The electric flux density \(\vec{D}\) and electric field intensity \(\vec{E}\) are also related through the permittivity \(\varepsilon\). This equation is called the constitutive relation.

\(\vec{D} = \varepsilon \vec{E}\)

Eq. (4)

The permittivity is a very small number and inconvenient to communicate. It is more convenient to communicate in terms of the relative permittivity \(\varepsilon_{\textrm{r}}\), commonly called the dielectric constant. The dielectric constant is always greater than 1.0.

\(\varepsilon = \varepsilon_0 \varepsilon_{\textrm{r}}\)

Eq. (5)

The constitutive relation can now be written in terms of the relative permittivity as

\(\vec{D} = \varepsilon_0 \varepsilon_{\textrm{r}} \vec{E}\)

Eq. (6)

Comparing Eq. (6) to Eq. (3) shows that

\(\vec{D} = \varepsilon_0 \varepsilon_{\textrm{r}} \vec{E} = \varepsilon_0 \left( 1 + \chi_{\textrm{e}} \right) \vec{E}\)

Eq. (7)

This means

\(\varepsilon_{\textrm{r}} = 1 + \chi_{\textrm{e}} \)

Eq. (8)

The relative permittivity is proportional to how well a medium stores electric energy. The ‘1’ in Eq. (8) represents the ability to store electric energy in the field itself. The \(\chi_{\textrm{e}}\) term represents the ability to store electric energy in matter. So the relative permittivity, and in turn the permittivity, is an all-inclusive measurement of how well a medium can store electric energy.

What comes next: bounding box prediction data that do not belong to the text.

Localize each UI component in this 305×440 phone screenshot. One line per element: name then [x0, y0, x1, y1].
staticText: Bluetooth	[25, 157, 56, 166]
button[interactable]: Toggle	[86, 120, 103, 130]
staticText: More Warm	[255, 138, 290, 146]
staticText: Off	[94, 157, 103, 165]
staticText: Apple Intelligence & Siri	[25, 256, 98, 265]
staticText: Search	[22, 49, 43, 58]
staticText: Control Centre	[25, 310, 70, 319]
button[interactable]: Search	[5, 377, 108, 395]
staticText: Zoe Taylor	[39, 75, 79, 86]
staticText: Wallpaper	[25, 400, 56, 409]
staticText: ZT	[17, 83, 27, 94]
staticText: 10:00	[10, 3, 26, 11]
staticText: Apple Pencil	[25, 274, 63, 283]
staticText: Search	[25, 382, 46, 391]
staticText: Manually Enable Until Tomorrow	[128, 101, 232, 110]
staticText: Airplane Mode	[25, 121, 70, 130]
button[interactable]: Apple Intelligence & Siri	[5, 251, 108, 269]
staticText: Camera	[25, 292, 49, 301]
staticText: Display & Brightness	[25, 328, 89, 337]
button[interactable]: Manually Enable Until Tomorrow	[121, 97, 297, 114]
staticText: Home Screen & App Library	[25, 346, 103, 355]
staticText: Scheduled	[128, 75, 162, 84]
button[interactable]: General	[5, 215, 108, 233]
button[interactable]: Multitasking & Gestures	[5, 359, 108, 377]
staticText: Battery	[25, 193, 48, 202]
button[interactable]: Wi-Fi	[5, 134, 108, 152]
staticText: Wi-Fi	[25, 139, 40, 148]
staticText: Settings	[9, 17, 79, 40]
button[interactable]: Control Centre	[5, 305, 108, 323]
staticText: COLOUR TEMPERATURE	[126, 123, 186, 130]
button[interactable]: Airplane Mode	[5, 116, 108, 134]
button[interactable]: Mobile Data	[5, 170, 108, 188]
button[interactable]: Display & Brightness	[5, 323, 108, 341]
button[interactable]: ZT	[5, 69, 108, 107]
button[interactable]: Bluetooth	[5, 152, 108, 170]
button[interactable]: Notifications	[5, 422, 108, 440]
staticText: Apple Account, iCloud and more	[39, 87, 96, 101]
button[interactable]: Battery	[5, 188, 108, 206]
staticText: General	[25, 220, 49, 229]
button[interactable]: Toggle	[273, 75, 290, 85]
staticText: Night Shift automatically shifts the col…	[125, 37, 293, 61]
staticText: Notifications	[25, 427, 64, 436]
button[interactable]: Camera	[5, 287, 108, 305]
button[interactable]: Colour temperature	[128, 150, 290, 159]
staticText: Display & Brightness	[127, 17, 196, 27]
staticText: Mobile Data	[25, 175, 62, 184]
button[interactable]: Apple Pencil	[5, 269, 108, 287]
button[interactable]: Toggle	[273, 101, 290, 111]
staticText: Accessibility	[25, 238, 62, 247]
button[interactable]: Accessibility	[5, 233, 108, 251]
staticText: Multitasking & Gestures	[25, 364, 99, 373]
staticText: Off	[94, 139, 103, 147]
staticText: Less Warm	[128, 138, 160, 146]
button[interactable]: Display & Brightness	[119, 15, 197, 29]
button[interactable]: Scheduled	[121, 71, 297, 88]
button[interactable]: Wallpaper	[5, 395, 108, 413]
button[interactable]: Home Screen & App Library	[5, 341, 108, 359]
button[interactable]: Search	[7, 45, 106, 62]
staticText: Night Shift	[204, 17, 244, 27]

Since the permittivity arises due to something analogous to a mass on a spring, it is a resonant phenomenon. This means the permittivity cannot be a constant. In fact, it is usually increasing with frequency because materials are typically used at frequencies below the resonant frequency. Near resonance, the permittivity can have crazy values and interesting properties, but the material will also be very lossy.